The records that follow must be printed exactly as they are.

(Records for the task)

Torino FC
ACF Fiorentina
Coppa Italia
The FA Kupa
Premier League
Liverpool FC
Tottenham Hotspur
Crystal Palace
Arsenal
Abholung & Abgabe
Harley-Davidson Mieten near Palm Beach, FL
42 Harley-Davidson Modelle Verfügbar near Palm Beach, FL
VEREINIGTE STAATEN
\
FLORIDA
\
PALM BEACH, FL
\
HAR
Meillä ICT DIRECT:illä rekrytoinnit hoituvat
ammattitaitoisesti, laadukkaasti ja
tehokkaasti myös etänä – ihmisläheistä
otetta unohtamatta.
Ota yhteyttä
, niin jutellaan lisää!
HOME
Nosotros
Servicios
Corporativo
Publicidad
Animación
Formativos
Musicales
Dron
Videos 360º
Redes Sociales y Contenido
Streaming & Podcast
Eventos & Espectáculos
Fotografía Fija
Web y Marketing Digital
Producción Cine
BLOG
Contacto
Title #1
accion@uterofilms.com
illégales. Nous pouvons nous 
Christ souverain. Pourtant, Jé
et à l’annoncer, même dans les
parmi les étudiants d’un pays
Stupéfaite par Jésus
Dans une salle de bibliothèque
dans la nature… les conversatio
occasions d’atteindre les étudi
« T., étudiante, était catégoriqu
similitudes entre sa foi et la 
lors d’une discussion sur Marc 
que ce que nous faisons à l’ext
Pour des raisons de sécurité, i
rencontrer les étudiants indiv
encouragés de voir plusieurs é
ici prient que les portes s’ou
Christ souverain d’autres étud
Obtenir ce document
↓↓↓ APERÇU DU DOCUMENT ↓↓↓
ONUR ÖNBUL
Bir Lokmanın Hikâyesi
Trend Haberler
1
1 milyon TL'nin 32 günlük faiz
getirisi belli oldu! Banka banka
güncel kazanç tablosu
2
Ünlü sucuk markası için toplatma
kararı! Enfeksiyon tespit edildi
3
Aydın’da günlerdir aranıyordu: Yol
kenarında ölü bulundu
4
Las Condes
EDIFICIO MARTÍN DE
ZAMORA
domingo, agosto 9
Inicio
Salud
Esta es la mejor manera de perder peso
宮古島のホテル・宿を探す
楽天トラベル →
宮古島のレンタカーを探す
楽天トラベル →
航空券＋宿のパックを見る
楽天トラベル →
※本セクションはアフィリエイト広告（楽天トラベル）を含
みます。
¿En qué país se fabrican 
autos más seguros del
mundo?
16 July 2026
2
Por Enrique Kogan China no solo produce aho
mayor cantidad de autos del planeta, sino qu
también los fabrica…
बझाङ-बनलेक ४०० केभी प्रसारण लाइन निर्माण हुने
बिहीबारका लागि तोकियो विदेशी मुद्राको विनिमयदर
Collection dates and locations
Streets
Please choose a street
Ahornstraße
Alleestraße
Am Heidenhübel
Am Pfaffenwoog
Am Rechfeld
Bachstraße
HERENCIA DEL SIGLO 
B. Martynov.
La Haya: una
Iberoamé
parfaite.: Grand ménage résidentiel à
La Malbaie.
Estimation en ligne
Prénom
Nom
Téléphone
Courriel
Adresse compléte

(End Records for the task)

* [Solution to the problem]:
Torino FC
ACF Fiorentina
Coppa Italia
The FA Kupa
Premier League
Liverpool FC
Tottenham Hotspur
Crystal Palace
Arsenal
Abholung & Abgabe
Harley-Davidson Mieten near Palm Beach, FL
42 Harley-Davidson Modelle Verfügbar near Palm Beach, FL
VEREINIGTE STAATEN
\
FLORIDA
\
PALM BEACH, FL
\
HAR
Meillä ICT DIRECT:illä rekrytoinnit hoituvat
ammattitaitoisesti, laadukkaasti ja
tehokkaasti myös etänä – ihmisläheistä
otetta unohtamatta.
Ota yhteyttä
, niin jutellaan lisää!
HOME
Nosotros
Servicios
Corporativo
Publicidad
Animación
Formativos
Musicales
Dron
Videos 360º
Redes Sociales y Contenido
Streaming & Podcast
Eventos & Espectáculos
Fotografía Fija
Web y Marketing Digital
Producción Cine
BLOG
Contacto
Title #1
accion@uterofilms.com
illégales. Nous pouvons nous 
Christ souverain. Pourtant, Jé
et à l’annoncer, même dans les
parmi les étudiants d’un pays
Stupéfaite par Jésus
Dans une salle de bibliothèque
dans la nature… les conversatio
occasions d’atteindre les étudi
« T., étudiante, était catégoriqu
similitudes entre sa foi et la 
lors d’une discussion sur Marc 
que ce que nous faisons à l’ext
Pour des raisons de sécurité, i
rencontrer les étudiants indiv
encouragés de voir plusieurs é
ici prient que les portes s’ou
Christ souverain d’autres étud
Obtenir ce document
↓↓↓ APERÇU DU DOCUMENT ↓↓↓
ONUR ÖNBUL
Bir Lokmanın Hikâyesi
Trend Haberler
1
1 milyon TL'nin 32 günlük faiz
getirisi belli oldu! Banka banka
güncel kazanç tablosu
2
Ünlü sucuk markası için toplatma
kararı! Enfeksiyon tespit edildi
3
Aydın’da günlerdir aranıyordu: Yol
kenarında ölü bulundu
4
Las Condes
EDIFICIO MARTÍN DE
ZAMORA
domingo, agosto 9
Inicio
Salud
Esta es la mejor manera de perder peso
宮古島のホテル・宿を探す
楽天トラベル →
宮古島のレンタカーを探す
楽天トラベル →
航空券＋宿のパックを見る
楽天トラベル →
※本セクションはアフィリエイト広告（楽天トラベル）を含
みます。
¿En qué país se fabrican 
autos más seguros del
mundo?
16 July 2026
2
Por Enrique Kogan China no solo produce aho
mayor cantidad de autos del planeta, sino qu
también los fabrica…
बझाङ-बनलेक ४०० केभी प्रसारण लाइन निर्माण हुने
बिहीबारका लागि तोकियो विदेशी मुद्राको विनिमयदर
Collection dates and locations
Streets
Please choose a street
Ahornstraße
Alleestraße
Am Heidenhübel
Am Pfaffenwoog
Am Rechfeld
Bachstraße
HERENCIA DEL SIGLO 
B. Martynov.
La Haya: una
Iberoamé
parfaite.: Grand ménage résidentiel à
La Malbaie.
Estimation en ligne
Prénom
Nom
Téléphone
Courriel
Adresse compléte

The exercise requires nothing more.